Releasing his hair from the stranglehold, he steepled his hands under his chin, staring at her in silence. Had she not felt so tense, so emotionally drained from the conversation, she would have laughed at the tufts of hair flying from his head. She wanted to laugh. A laugh would be just the thing to put an end to the disagreement. Try as she might to laugh, she only succeeded in grimacing.

“Do you find Lizbeth in good health?” Sebastian asked.

The sudden change of subject startled Lilith. She stared at him, not sure how to respond when her mind was otherwise engaged.

“I confess, as the time draws near, I worry,” he continued. “Her mother died in childbed with her sister, you know. Be honest. Is there cause for worry?”

Closing her eyes, she forced herself to focus on his question and disengage from the letters, from their brief quarrel, from her own inner turmoil.

 “Lilith?” His voice nudged her, a pleading whisper. “Lizbeth’s health. Is it sound? Is she safe?”

When she opened her eyes, she saw a nervous twitch in his jaw, a tick of clenched teeth. Lilith shook her mind free and focused on his questions. The longer she took to answer, the more he would assume her hesitancy was in regard to Liz rather than herself.

She nodded, assuring him. “She’s sublime. If it isn’t tooting my own horn to say, she’s in good hands. I have yet to lose a mother or a babe.”

“There are no chances of complications then?”

“Complicated births aren’t uncommon, but I have worked with her throughout her confinement to ensure a healthy progression. You need not worry. I will be with her through the final steps.” Lilith tried to reflect confidence in her expression.
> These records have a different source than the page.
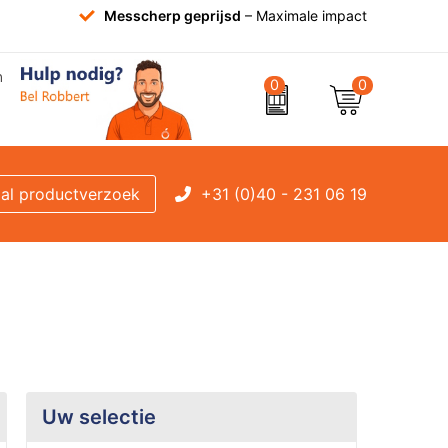
Messcherp geprijsd
– Maximale impact
0
0
+31 (0)40 - 231 06 19
al productverzoek
Uw selectie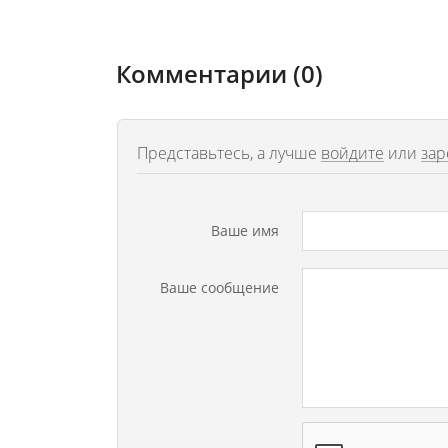
Комментарии (0)
Представьтесь, а лучше
войдите
или
зар
Ваше имя
Ваше сообщение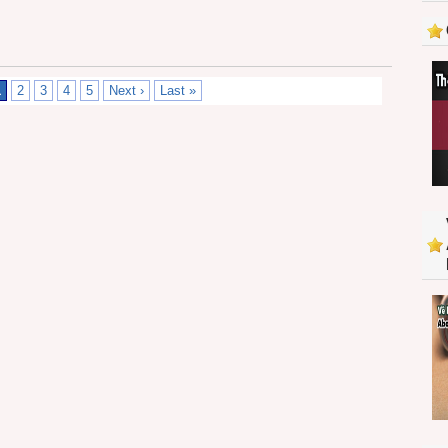
1
2
3
4
5
Next ›
Last »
“And what if there is a complication? Should I summon a physician to be safe?” he asked, looking at her helplessly.

She straightened her posture by reflex, taken aback by his insinuation. He meant no insult, she reminded herself. He was simply worried for his wife and child. She allowed herself to relax before answering.

“No. No need for a physician,” she reassured. “My quick thinking, skill, and prayers are far superior than the abilities of any leech, I assure you.” 
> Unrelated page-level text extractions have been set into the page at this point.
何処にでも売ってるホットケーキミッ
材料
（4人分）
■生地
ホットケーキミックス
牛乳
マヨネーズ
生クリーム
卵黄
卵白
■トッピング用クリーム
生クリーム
“I trust you, Lilith. I do. Truly. I trust you with my life, for that’s what Lizbeth is to me. She’s my life.” His steepled fingers scratched his chin before he twisted his mouth into a strained smile, trying to appear light-hearted, but clearly still thinking about his wife’s condition. “Now, let’s talk about how you’re enjoying meeting my in-laws.”
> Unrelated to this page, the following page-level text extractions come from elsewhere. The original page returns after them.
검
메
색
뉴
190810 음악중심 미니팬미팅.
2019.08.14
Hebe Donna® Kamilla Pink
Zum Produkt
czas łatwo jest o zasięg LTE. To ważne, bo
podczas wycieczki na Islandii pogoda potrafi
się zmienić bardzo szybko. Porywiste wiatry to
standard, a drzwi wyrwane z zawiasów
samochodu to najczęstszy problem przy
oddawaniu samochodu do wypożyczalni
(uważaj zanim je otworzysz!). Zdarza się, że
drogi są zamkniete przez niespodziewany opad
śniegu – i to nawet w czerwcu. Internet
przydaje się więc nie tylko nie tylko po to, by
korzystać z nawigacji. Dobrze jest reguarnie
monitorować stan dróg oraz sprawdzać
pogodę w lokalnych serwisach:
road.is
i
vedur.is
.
With thinned lips, she said, “While I want to enjoy my time here, I—.” A knock at the library door interrupted her.

They both turned to the opposite side of the room to see a head of russet curls appear from around the door. Lord Collingwood.

Ignoring the hitch in her breath at seeing the handsome face, Lilith jerked to her feet. She was not the least interested in conversing with him or with his handsome face.

Curtsying to Collingwood and Sebastian both, she excused herself.

Once outside the door, she felt a tinge of guilt at leaving so abruptly. He would think her rude. Thus far in her visit, Lord Collingwood had been the epitome of politeness and did not deserve rudeness.

But…well, it was simply too late now to regret her hasty departure.

Truth be told, she did not know the first thing about conversing with people like him and had no wish to learn. And besides, he was only predisposed to kindness on the pretense she was a lady and Sebastian’s legitimate sister. He would not be so kind if he knew the truth.

Defusing her guilt thusly, she made her way to the first floor in search of Lizbeth.